A common misconception by many is that the General Work Visa is reserved for those foreigner who are semi skilled or performing unskilled work. This cannot be more further from the truth. The visa is for those qualified and. /or skilled individual who do not fall within the critical skills list but are still required in the country. An example of these are the University Lecturers, and Math and Science Teachers whose absence on the Critical skills list has left many wondering especially given the need for the qualified and skilled teachers in this field. Many of those who held quota work permits under the old regime are now falling to apply for the General work visa due to the requirements and slow process which often leads to people overstaying their visas before thy apply for a new one.
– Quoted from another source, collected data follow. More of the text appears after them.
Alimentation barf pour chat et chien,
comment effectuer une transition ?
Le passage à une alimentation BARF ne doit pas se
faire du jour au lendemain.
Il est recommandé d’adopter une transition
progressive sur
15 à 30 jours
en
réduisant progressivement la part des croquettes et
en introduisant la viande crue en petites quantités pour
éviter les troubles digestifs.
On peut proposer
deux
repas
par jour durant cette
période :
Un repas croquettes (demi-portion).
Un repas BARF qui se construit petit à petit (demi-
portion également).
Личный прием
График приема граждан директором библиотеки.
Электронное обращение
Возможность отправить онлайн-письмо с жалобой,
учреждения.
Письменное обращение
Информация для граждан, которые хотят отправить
With the visa regulations constantly being reviewed one can only hope that a review of this particular work visa is on the cards. The process needs a few amendments or the very least proper guidelines for the Department of Labour to follow. A potential avenue followed by many is to apply for a Wavier in terms of section 31(2)(c ) wherein the Minister my waiver certain prescribed requirements on good cause. For those seeking to renew an existing general work visa another avenue seems to be available under the transitional provisions. Section 53(2) does provide for renewing a visa issued under the previous Act in terms of the previous Act. There is even a provision to waive the requirement to submit a new application all together. The trouble however is that the Transitional provisions seem to apply the Aliens Control Act 96 of 1991, however given that the complexion of the current Acts is significantly different as compared to its predecessor, Act 13 of 2002, it is arguable that the transitional provisions should be extended. The constant tweaking of the regulations indicate that there is a real need for such transitional provisions to aid in the seamless implementation of the new regime.